Dans ce contexte, même les étrangers installés en Catalogne finissent par intégrer l’ambiance ambiante. “Ici quand tu dis que t’es pour l’Espagne, t’es presque traité de fasciste. Supporter la sélection, c’est presque un acte politique”, déclare Olivier qui rajoute : “Dès que tu dis que t’es pour l’Espagne, t’es tout de suite associé à Franco, à l’Espagne unie. T’es pas forcément fasciste, mais c’est comme ça que c’est perçu globalement.” Finalement, même ceux qui pourraient se sentir attirés par la Roja préfèrent se taire. En 2010, lorsque l’Espagne soulevait son premier et unique (pour l’instant) titre mondial, Barcelone avait à peine célébré à travers un écran installé presque en catimini à Montjuïc. Et quand elle perd ? “Il y a des feux d’artifice. C’est la fête.”
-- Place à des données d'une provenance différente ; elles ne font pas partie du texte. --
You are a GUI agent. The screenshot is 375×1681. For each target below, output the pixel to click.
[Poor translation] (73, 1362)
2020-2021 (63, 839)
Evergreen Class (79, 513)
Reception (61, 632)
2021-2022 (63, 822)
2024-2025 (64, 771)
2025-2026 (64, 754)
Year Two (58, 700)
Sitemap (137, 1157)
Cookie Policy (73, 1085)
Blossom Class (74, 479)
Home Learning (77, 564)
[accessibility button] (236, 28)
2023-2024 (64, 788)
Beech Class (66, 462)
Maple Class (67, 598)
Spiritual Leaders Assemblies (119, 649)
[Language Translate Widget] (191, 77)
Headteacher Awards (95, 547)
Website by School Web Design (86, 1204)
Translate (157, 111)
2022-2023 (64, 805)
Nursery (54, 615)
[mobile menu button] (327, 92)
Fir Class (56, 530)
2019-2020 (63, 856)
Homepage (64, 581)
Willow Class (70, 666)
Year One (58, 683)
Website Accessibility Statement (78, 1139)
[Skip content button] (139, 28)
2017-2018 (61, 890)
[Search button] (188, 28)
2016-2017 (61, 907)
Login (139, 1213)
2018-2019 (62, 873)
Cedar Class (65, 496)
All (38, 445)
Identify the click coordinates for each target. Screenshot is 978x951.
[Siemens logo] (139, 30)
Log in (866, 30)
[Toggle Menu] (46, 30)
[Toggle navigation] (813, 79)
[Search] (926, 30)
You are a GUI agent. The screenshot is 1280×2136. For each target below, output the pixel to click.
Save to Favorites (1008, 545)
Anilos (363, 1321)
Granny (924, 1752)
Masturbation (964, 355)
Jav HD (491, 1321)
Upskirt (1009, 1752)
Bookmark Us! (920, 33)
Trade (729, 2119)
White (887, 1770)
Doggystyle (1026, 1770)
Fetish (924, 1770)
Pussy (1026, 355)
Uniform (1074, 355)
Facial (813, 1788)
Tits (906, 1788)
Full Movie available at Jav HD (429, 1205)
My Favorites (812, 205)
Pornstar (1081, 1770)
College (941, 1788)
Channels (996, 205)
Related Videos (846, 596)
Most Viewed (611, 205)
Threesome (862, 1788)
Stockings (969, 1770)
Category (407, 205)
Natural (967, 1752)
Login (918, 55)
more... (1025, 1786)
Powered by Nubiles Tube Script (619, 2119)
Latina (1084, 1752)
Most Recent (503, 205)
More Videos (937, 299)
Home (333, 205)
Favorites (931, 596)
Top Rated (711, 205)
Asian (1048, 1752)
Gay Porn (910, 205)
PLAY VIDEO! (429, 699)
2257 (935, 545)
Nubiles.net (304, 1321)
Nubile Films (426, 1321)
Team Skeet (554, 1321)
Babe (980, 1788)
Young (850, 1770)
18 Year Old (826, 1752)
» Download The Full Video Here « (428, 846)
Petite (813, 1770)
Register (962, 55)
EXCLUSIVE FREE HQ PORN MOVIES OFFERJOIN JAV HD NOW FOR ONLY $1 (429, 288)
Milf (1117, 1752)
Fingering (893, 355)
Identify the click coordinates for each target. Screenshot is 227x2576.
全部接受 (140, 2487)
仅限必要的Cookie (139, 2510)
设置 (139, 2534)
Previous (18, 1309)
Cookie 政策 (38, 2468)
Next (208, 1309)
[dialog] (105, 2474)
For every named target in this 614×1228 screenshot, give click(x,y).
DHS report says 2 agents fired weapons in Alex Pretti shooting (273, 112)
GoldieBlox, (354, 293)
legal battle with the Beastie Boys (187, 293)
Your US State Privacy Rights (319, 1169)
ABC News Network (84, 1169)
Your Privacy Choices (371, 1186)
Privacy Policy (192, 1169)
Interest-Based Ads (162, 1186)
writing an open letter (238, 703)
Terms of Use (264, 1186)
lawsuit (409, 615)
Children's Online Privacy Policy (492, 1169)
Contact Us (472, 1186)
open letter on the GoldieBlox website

Olivier, viscéralement français, n’en a de toute façon pas besoin. Il fera même le déplacement à Philadelphie pour voir la France affronter l’Irak le 22 juin. Quant à Ivan et Lucas, ils sortiront le maillot rouge, entourés de leurs amis espagnols. Et quelque part dans un appartement de la capitale catalane, un père en bleu et une mère en rouge vont regarder le match ensemble alors que leur fils a déjà choisi, “C’est physique. C’est plus fort que moi.”